» Your objective
Take each line of the listing that has the string "Liga" and report it.

» Provided information
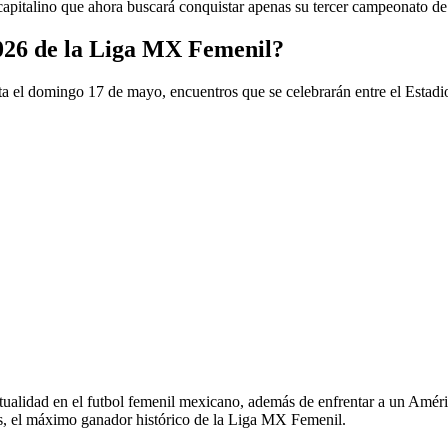
 capitalino que ahora buscará conquistar apenas su tercer campeonato de
2026 de la Liga MX Femenil?
lta el domingo 17 de mayo, encuentros que se celebrarán entre el Esta
ctualidad en el futbol femenil mexicano, además de enfrentar a un Améric
es, el máximo ganador histórico de la Liga MX Femenil.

» Answer box
2026 de la Liga MX Femenil?
es, el máximo ganador histórico de la Liga MX Femenil.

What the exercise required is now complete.